Novo Holdings invests US$65m in Biomason
US: Denmark-based life sciences investment company Novo Holdings says that it has invested US$65m in bio-based clinker-free cement producer Biomason. Biomason uses microorganisms to grow its Biocement cement, without heating or CO2 emissions. The producer is in its Series C round of financing. Novo Holdings previously invested in its Series B financing round.
Japan: Mitsubishi Heavy Industries Engineering has won the Ministry of Economy, Trade and Industry’s highest prize for contributions to industrial decarbonisation, the Minister’s Award, for its development and commercialisation of its CO2 capture system. The system is based on KS-21 solvent technology, developed in partnership with Kansai Electric Power, and the company’s Advanced KM CDR Process capture model. Mitsubishi Heavy Industries Engineering has successfully supported cement industry customers in implementing the system.

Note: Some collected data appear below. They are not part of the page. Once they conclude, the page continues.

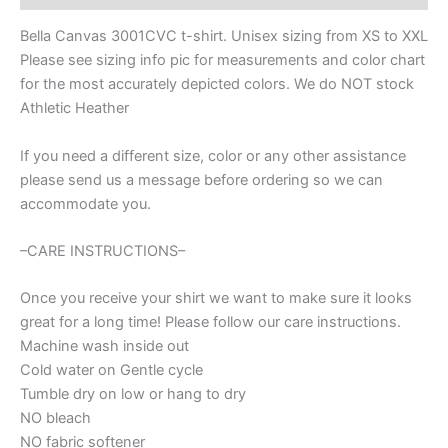
Spirit
wear
Bella Canvas 3001CVC t-shirt. Unisex sizing from XS to XXL
for
Please see sizing info pic for measurements and color chart
football,
for the most accurately depicted colors. We do NOT stock
football
mom
Athletic Heather
shirt,
baseball
If you need a different size, color or any other assistance
shirt,
please send us a message before ordering so we can
mom
accommodate you.
shirt
quantity
–CARE INSTRUCTIONS–
Once you receive your shirt we want to make sure it looks
great for a long time! Please follow our care instructions.
Machine wash inside out
Cold water on Gentle cycle
Tumble dry on low or hang to dry
NO bleach
NO fabric softener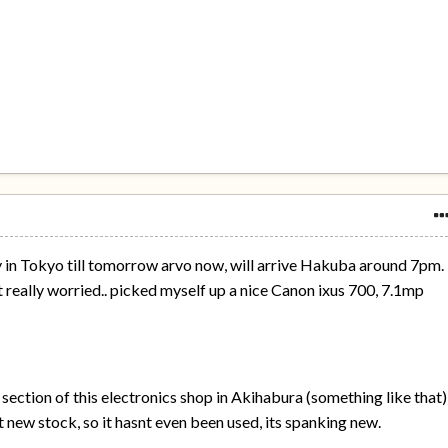
y in Tokyo till tomorrow arvo now, will arrive Hakuba around 7pm.
 really worried.. picked myself up a nice Canon ixus 700, 7.1mp
 section of this electronics shop in Akihabura (something like that)
t new stock, so it hasnt even been used, its spanking new.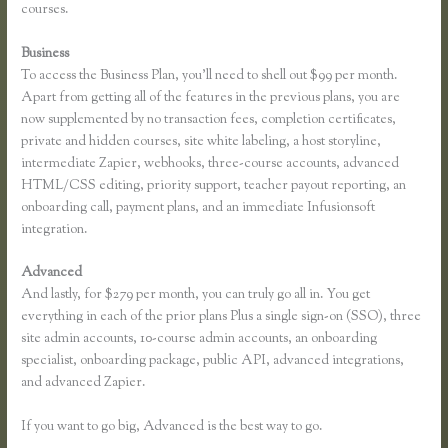
courses.
Business
To access the Business Plan, you’ll need to shell out $99 per month.
Apart from getting all of the features in the previous plans, you are
now supplemented by no transaction fees, completion certificates,
private and hidden courses, site white labeling, a host storyline,
intermediate Zapier, webhooks, three-course accounts, advanced
HTML/CSS editing, priority support, teacher payout reporting, an
onboarding call, payment plans, and an immediate Infusionsoft
integration.
Advanced
And lastly, for $279 per month, you can truly go all in. You get
everything in each of the prior plans Plus a single sign-on (SSO), three
site admin accounts, 10-course admin accounts, an onboarding
specialist, onboarding package, public API, advanced integrations,
and advanced Zapier.
If you want to go big, Advanced is the best way to go.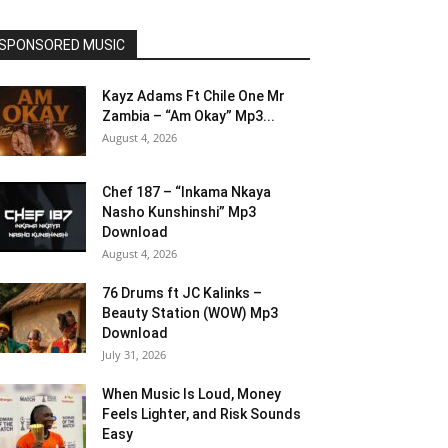
SPONSORED MUSIC
Kayz Adams Ft Chile One Mr
Zambia – “Am Okay” Mp3...
August 4, 2026
Chef 187 – “Inkama Nkaya
Nasho Kunshinshi” Mp3
Download
August 4, 2026
76 Drums ft JC Kalinks –
Beauty Station (WOW) Mp3
Download
July 31, 2026
When Music Is Loud, Money
Feels Lighter, and Risk Sounds
Easy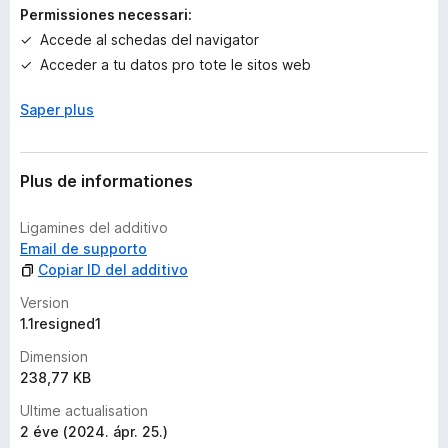
a
Permissiones necessari:
e
Accede al schedas del navigator
v
Acceder a tu datos pro tote le sitos web
a
l
Saper plus
u
t
a
t
Plus de informationes
i
o
Ligamines del additivo
n
Email de supporto
e
Copiar ID del additivo
s
Version
1.1resigned1
Dimension
238,77 KB
Ultime actualisation
2 éve (2024. ápr. 25.)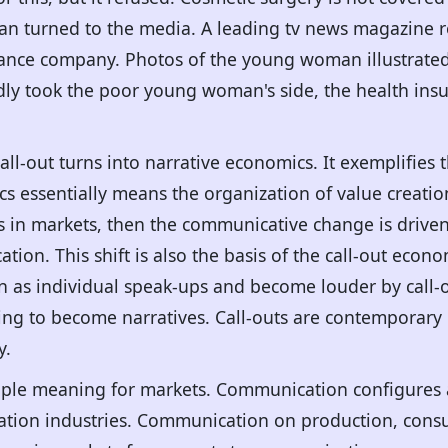
n turned to the media. A leading tv news magazine r
rance company. Photos of the young woman illustrated 
dly took the poor young woman's side, the health in
all-out turns into narrative economics. It exemplifie
cs essentially means the organization of value creat
n markets, then the communicative change is driven by
tion. This shift is also the basis of the call-out eco
on as individual speak-ups and become louder by call
ming to become narratives. Call-outs are contempora
y.
ple meaning for markets. Communication configures 
ion industries. Communication on production, consu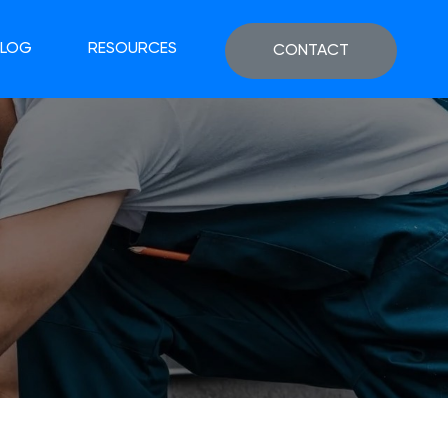
BLOG
RESOURCES
CONTACT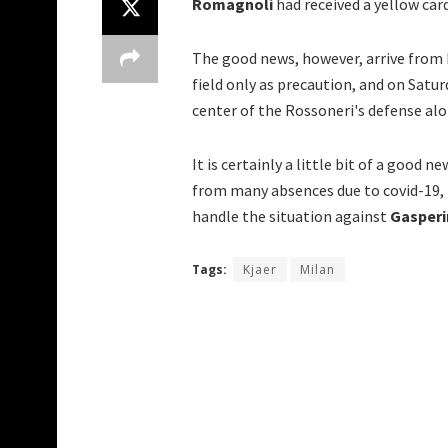
Romagnoli
had received a yellow ca
The good news, however, arrive from 
field only as precaution, and on Satu
center of the Rossoneri's defense al
It is certainly a little bit of a good n
from many absences due to covid-19, i
handle the situation against
Gasperi
Tags:
Kjaer
Milan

FCT Combustion delivers Turbu-Flex burner for HeidelbergCement’s Hanover cement plant
Germany: Australia-based FCT Combustion has successfully delivered a new Turbu-Flex burner to replace the existing burner at HeidelbergCement’s Hanover, Lower Saxony, cement plant. FCT Combustion will also supply burner accessories and add-ons, an igniter, a flame sensor, fans, blowers and spare parts. The project aims to improve combustion control and maximise alternative fuel (AF) use in the plant’s cement production.